Das Steuervereinfachungsgesetz 2011 ist beschlossene Sache – allerdings ohne die Möglichkeit der zweijährigen Einkommensteuererklärung. Dies war die Vorraussetzung für eine Zustimmung im Bundesrat. Von den nun endgültig beschlossenen 35 Steuervereinfachungen und Modernisierungen, die größtenteils 2012 in Kraft treten werden, sollen Bürgerinnen, Bürger und Unternehmen gleichermaßen profitieren: ARAG Experten fassen die wichtigsten Neuerungen zusammen:


Ab sofort!

• Bereits für 2011 steigt der Arbeitnehmerpauschbetrag von 920 Euro auf 1.000 Euro. Rund 550.000 weitere steuerpflichtige Arbeitsnehmer können sich damit das Belege sammeln sparen.

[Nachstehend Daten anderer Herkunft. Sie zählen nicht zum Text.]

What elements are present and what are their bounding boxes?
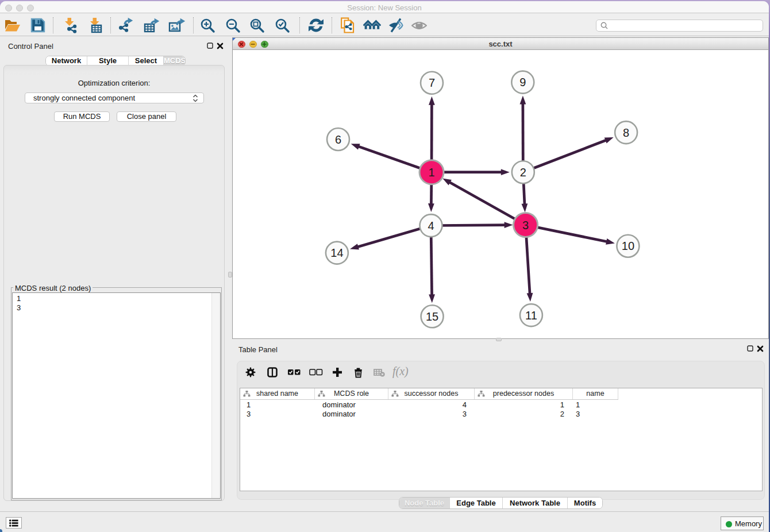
svg-text:1: 1 bbox=[428, 166, 434, 179]
svg-text:15: 15 bbox=[426, 310, 438, 323]
svg-text:8: 8 bbox=[623, 126, 629, 139]
svg-text:6: 6 bbox=[335, 133, 341, 146]
svg-text:4: 4 bbox=[428, 219, 434, 232]
svg-text:9: 9 bbox=[519, 76, 526, 88]
svg-text:2: 2 bbox=[520, 166, 526, 179]
svg-text:11: 11 bbox=[525, 309, 537, 322]
svg-text:3: 3 bbox=[522, 219, 529, 232]
svg-text:7: 7 bbox=[429, 76, 435, 89]
svg-text:14: 14 bbox=[330, 246, 343, 259]
svg-text:f(x): f(x) bbox=[392, 366, 409, 378]
svg-text:10: 10 bbox=[622, 240, 634, 252]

Ab 2012 also mit der Steuererklärung für 2012

• Ob die Betreuungskosten aus beruflichen oder privaten Gründen anfallen, spielt ab 2012 keine Rolle mehr. Eltern können die Kinderbetreuungskosten somit einfacher absetzen. Eine Seite der "Anlage Kind" zur Einkommensteuererklärung fällt durch die Neuregelung weg.

• Es entfällt dann auch die aufwändige Einkommensüberprüfung bei volljährigen Kindern unter 25 Jahren für Kindergeld und Kinderfreibeträge. Eltern bekommen auch dann weiter volles Kindergeld, wenn ihr Kind während seiner ersten Berufsausbildung oder seines Erststudiums hinzuverdient.

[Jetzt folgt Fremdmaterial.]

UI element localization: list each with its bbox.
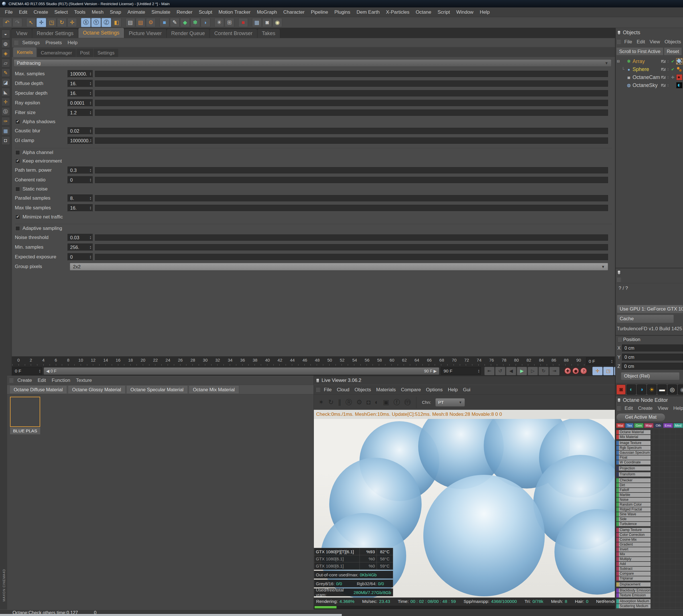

• Die Vergleichsberechnung bei der Entfernungspauschale wird vereinfacht: Wer für den Arbeitsweg abwechselnd Busse oder Bahnen und das Auto benutzt, muss die Kosten dann nicht mehr für jeden Tag einzeln belegen. Das Finanzamt vergleicht künftig nur noch die Jahreskosten.


Auch für Unternehmen ändert sich einiges! 

Sie können durch die geplante erleichterte elektronische Rechnungsstellung pro Jahr rund vier Milliarden Euro Bürokratiekosten sparen. Damit fallen im Bereich der Rechnungsstellung etwa die Hälfte der Bürokratiekosten weg. Für die deutsche Wirtschaft wird diese Erleichterung bereits ab 2011 gelten. EU-weit müsste die Regelung bis 2013 umgesetzt werden. Die stärkere Nutzung elektronischer Formulare soll weitere Entlastungen bringen. 
Außerdem werden im Steuervereinfachungsgesetz bundeseinheitliche Standards für eine zeitnahe Betriebsprüfung festgelegt. Lange Zeiträume zwischen der Entstehung der Steuern und einer Betriebsprüfung sollen so künftig vermieden werden. Dies stellt laut ARAG Experten einen wichtigen Beitrag zur Rechts- und Planungssicherheit dar.